# Overview of sugar content of menu items at various restaurants

This project fundamentally relies on data from the [Nutritionix API](http://www.nutritionix.com/api). I am very grateful for the use of their data.

In [1]:
%matplotlib inline
import matplotlib.pyplot as plt
import requests
import json
import os
import minimum_sugar

# Load credential data from file
with open("credentials.json", "r") as f:
    credentials = json.load(f)
    
# Load menu data from file
with open("menu_data.json", "r") as f:
    menu_data = json.load(f)

## Restaurant IDs
Nutritionix identifies restaurants by a unique number, but from what I can tell they do not list those numbers. The code in this section creates a mapping between the names of restaurants I frequent and Nutritionix's restaurant ID.

In [2]:
restaurant_names = ["Wendy's",
                    "McDonald's",
                    "Five Guys",
                    "Qdoba",
                    "Taco Bell",
                    "Chipotle",]

In [None]:
restaurant_ids = [minimum_sugar.fetch_restaurant_id(name, credentials) for name in restaurant_names]

In [3]:
# Save the data to a file for reading at a later date.
# with open("restaurant_ids.json", "w") as f:
#     f.write(json.dumps(restaurant_ids, indent=4, separators=(',', ': ')))

## Restaurant menus
Download restaurant menu nutrition data.

In [4]:
# Fetch menu data and add to each dict in `restaurant_ids`
# for restaurant in restaurant_ids:
#     restaurant["menu"] = minimum_sugar.fetch_menu_item_data(restaurant["id"], credentials)

In [10]:
# Could do some list comprehension here, but I think it code readability would suffer.
menu_data = []
for restaurant in restaurant_ids:
    menu_data.extend(minimum_sugar.fetch_menu_item_data(restaurant["id"], credentials))

In [20]:
# Write the data to a file for future analysis
# with open("menu_data.json", "w") as f:
#     f.write(json.dumps(menu_data, indent=4, separators=(',', ': ')))

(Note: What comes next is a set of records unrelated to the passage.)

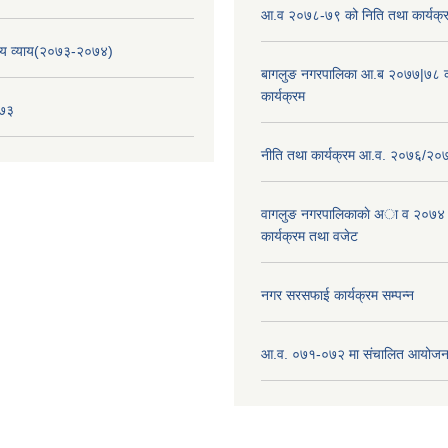
आ.व २०७८-७९ को निति तथा कार्यक्
य व्याय(२०७३-२०७४)
बागलुङ नगरपालिका आ.ब २०७७|७८ क
कार्यक्रम
०७३
नीति तथा कार्यक्रम आ.व. २०७६/२०
वागलुङ नगरपालिकाकाे अा‍ व २०७४
कार्यक्रम तथा वजेट
नगर सरसफाई कार्यक्रम सम्पन्न
आ.व. ०७१-०७२ मा संचालित आयोजन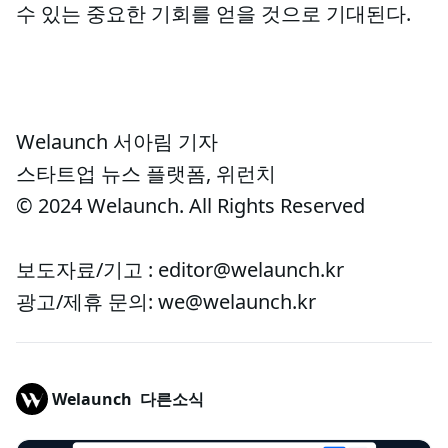
수 있는 중요한 기회를 얻을 것으로 기대된다.
Welaunch 서아림 기자
스타트업 뉴스 플랫폼, 위런치
© 2024 Welaunch. All Rights Reserved
보도자료/기고 : editor@welaunch.kr
광고/제휴 문의: we@welaunch.kr
Welaunch
다른소식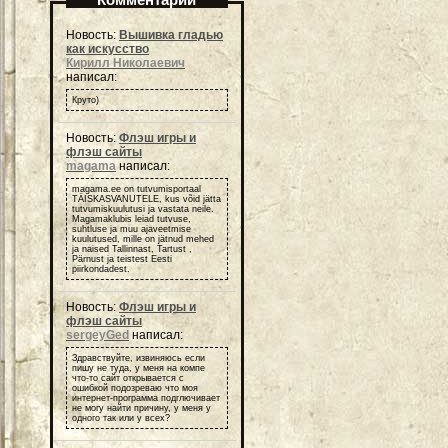
Новость:
Вышивка гладью
как искусство
Кирилл Николаевич
написал:
Круто)
Новость:
Флэш игры и
флэш сайты
magama
написал:
magama.ee on tutvumisportaal
TÄISKASVANUTELE, kus võid jätta
tutvumiskuulutusi ja vastata neile.
Magamaklubis leiad tutvuse,
suhtluse ja muu ajaveetmise
kuulutused, mille on jätnud mehed
ja naised Tallinnast, Tartust ,
Pärnust ja teistest Eesti
piirkondadest.
Новость:
Флэш игры и
флэш сайты
sergeyGed
написал:
Здравствуйте, извиняюсь если
пишу не туда, у меня на компе
что-то сайт открывается с
ошибкой подозреваю что моя
интернет-программа подглючивает
не могу найти причину, у меня у
одного так или у всех?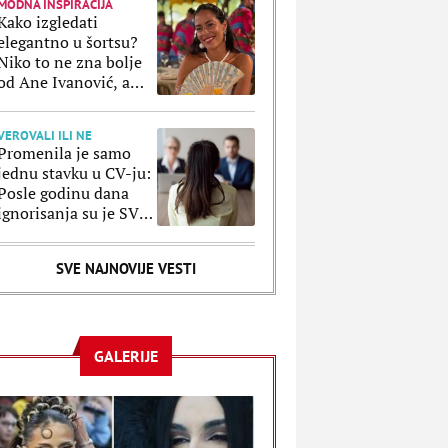
MODNA INSPIRACIJA
Kako izgledati
elegantno u šortsu?
Niko to ne zna bolje
od Ane Ivanović, a
ove kombinacije to
potvrđuju
VEROVALI ILI NE
Promenila je samo
jednu stavku u CV-ju:
Posle godinu dana
ignorisanja su je SVI
pozvali, a razlog je
poražavajući
SVE NAJNOVIJE VESTI
GALERIJE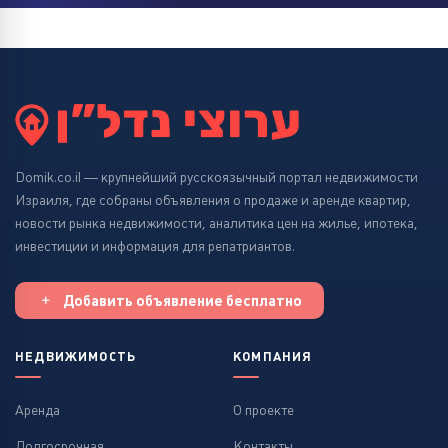
Domik.co.il — крупнейший русскоязычный портал недвижимости
Израиля, где собраны объявления о продаже и аренде квартир,
новости рынка недвижимости, аналитика цен на жилье, ипотека,
инвестиции и информация для репатриантов.
Добавить объявление бесплатно
НЕДВИЖИМОСТЬ
КОМПАНИЯ
Аренда
О проекте
Долгосрочная
Контакты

## Categorizing menu items
It turns out that the menu items of these various restaurants are not categoriezed according to any universal scheme (e.g. beverage, condiment, etc.). Moreover, some restaurants (like McDonald's) list beverages on their menu whereas others (e.g. Chipotle) do not. Beverages really skew the sugar content of the histogram, and the data I really wanted was simply the sugar content of the entree items.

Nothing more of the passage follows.